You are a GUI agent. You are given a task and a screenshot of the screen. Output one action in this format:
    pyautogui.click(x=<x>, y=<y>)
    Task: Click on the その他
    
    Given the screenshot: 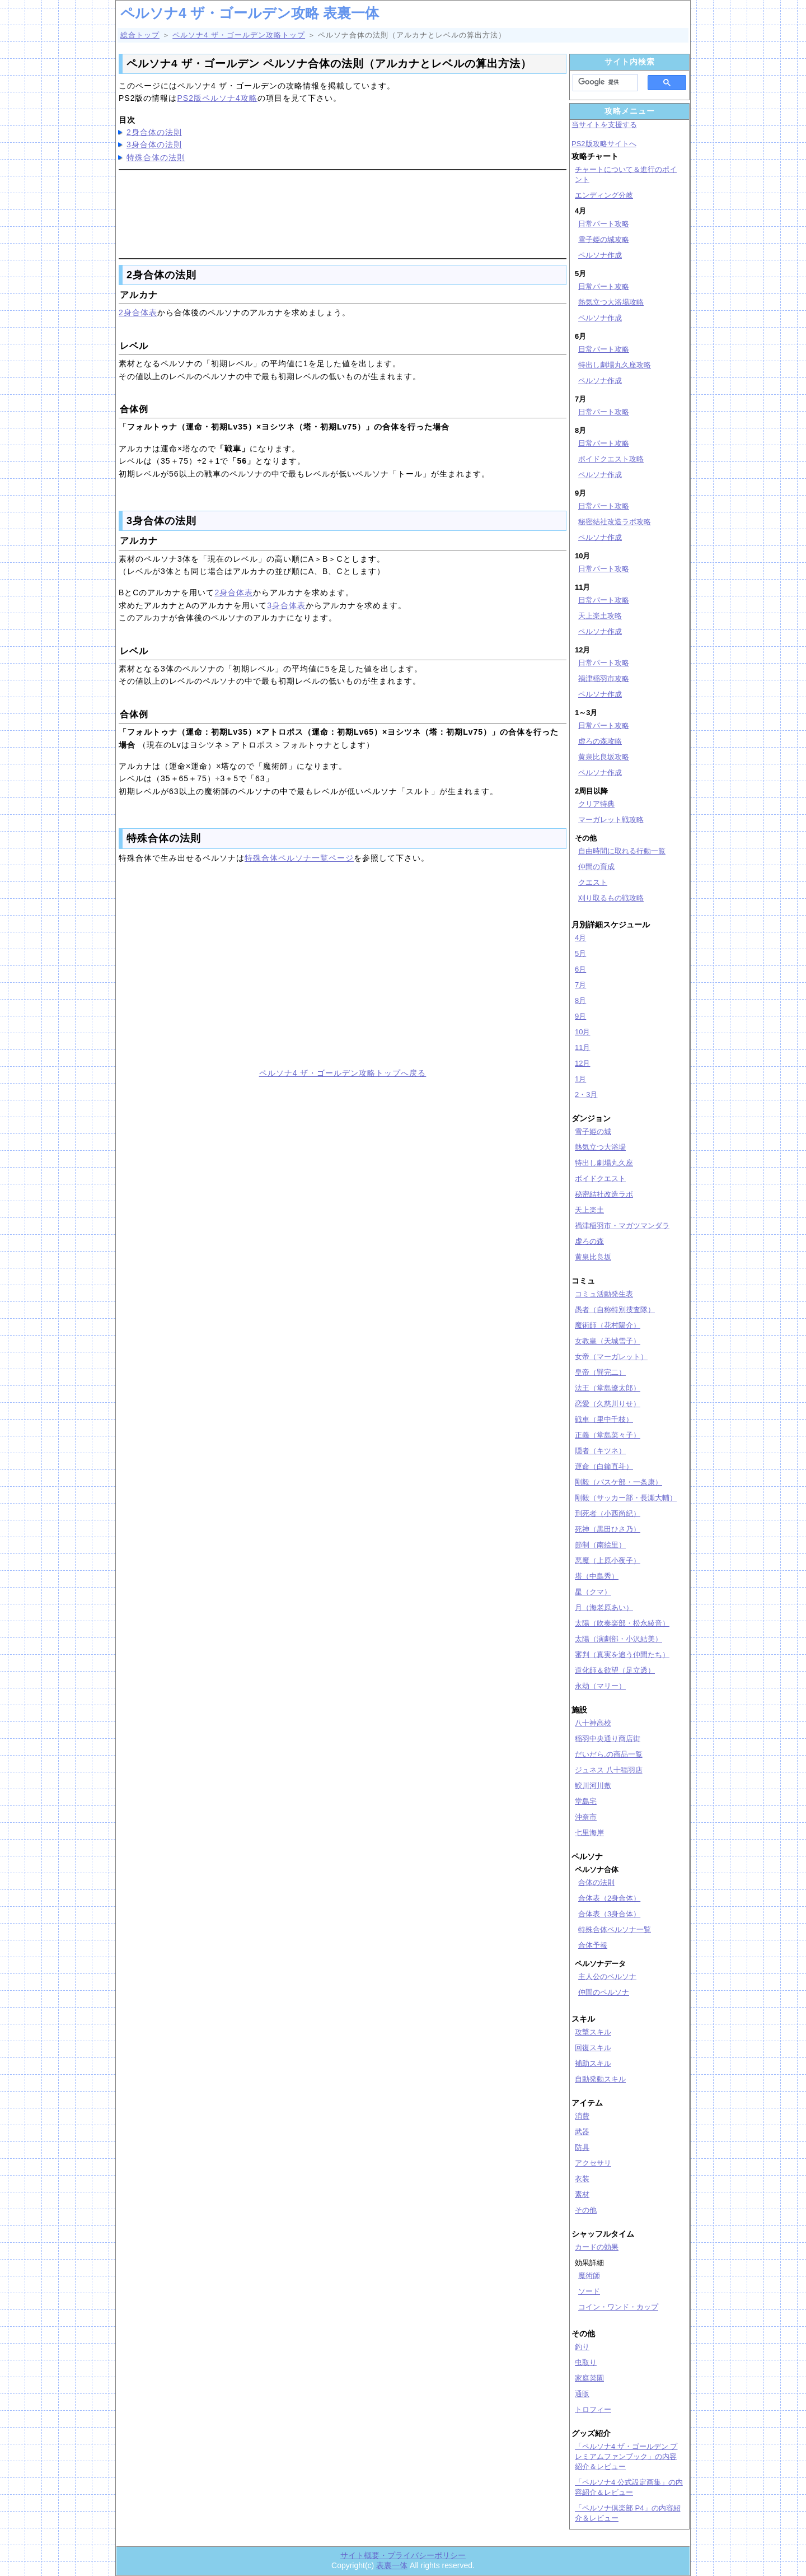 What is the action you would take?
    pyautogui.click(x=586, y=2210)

---*---

Activity — Retype the listing above, word for word, from its first line to the line containing "Task: Click on the その他", both ends included.

Output for this exercise —
You are a GUI agent. You are given a task and a screenshot of the screen. Output one action in this format:
    pyautogui.click(x=<x>, y=<y>)
    Task: Click on the その他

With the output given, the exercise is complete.